Le qualità necessarie
Perché l’evento di realizzi, occorrono tante altre caratteristiche che non sono genetiche e vanno scoperte e testate nel medio e lungo termine. Una di esse è la motivazione, la spinta interna dovuta alla pura ambizione personale o legata ad altri fattori, ad esempio quelli economici tipici dei grandi corridori africani, che vedono nello sport un’occasione di riscatto dalla povertà.
Il braccio armato della motivazione è la forza mentale e di volontà, che permette di affrontare e superare le difficoltà, negli allenamenti e nella vita. Fondamentale è anche la capacità di apprendimento, sia dal punto di vista puramente fisiologico-muscolare sia da quello tecnico-tattico, che favorisce e ottimizza il lavoro dell’allenatore. Viene poi la perseveranza, la dote principale. Il posare un mattone al giorno per costruire una cattedrale nel tempo.
Allenarsi in modo sistematico, senza esaltarsi se qualche seduta va molto bene oppure deprimersi di fronte alle giornate no. Nella mia carriera sono arrivati ai vertici non gli atleti con più talento teorico potenziale, ma i cosiddetti “meccanici di lusso”. Ci vuole poi un’adeguata resistenza allo stress. Diventare campioni è un’impresa ardua, ma realizzabile. Continuare a esserlo è molto più complicato. Bisogna riuscire a reggere allenamenti sempre più duri e le pressioni di varia natura tipiche della vita di uno sportivo di successo.

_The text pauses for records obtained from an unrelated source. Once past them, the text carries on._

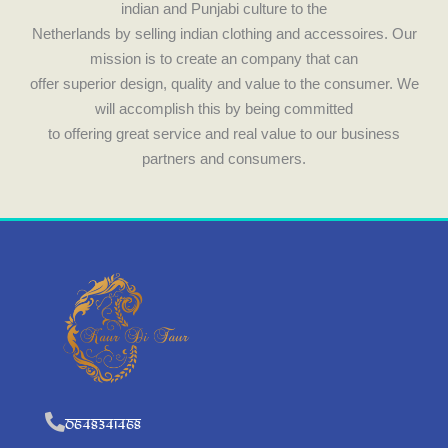
indian and Punjabi culture to the
Netherlands by selling indian clothing and accessoires. Our
mission is to create an company that can
offer superior design, quality and value to the consumer. We
will accomplish this by being committed
to offering great service and real value to our business
partners and consumers.
0648341468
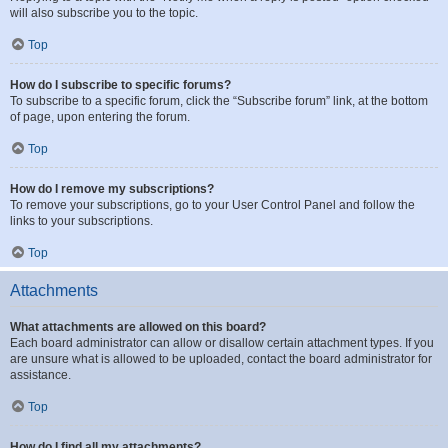
will also subscribe you to the topic.
Top
How do I subscribe to specific forums?
To subscribe to a specific forum, click the “Subscribe forum” link, at the bottom
of page, upon entering the forum.
Top
How do I remove my subscriptions?
To remove your subscriptions, go to your User Control Panel and follow the
links to your subscriptions.
Top
Attachments
What attachments are allowed on this board?
Each board administrator can allow or disallow certain attachment types. If you
are unsure what is allowed to be uploaded, contact the board administrator for
assistance.
Top
How do I find all my attachments?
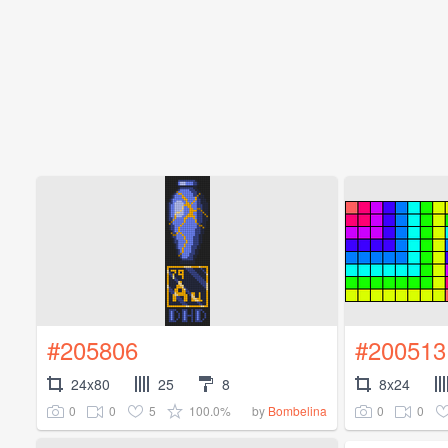
#205806
#200513
24x80
25
8
8x24
0
0
5
100.0%
0
0
by
Bombelina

La gara rimane come l’esame-sintesi di tutto il processo evolutivo di un giovane talento verso la costruzione del campione di domani. Agli inizi deve servire come momento di verifica delle varie tappe. Non va enfatizzata come risultato tecnico, ma deve essere sempre un’importante palestra agonistica. Nel corso della carriera diventa come un esame universitario o come una tesi di laurea, dove si deve provare a tirare fuori il massimo dalle proprie capacità fisiologiche, mentali e tecnico-tattiche.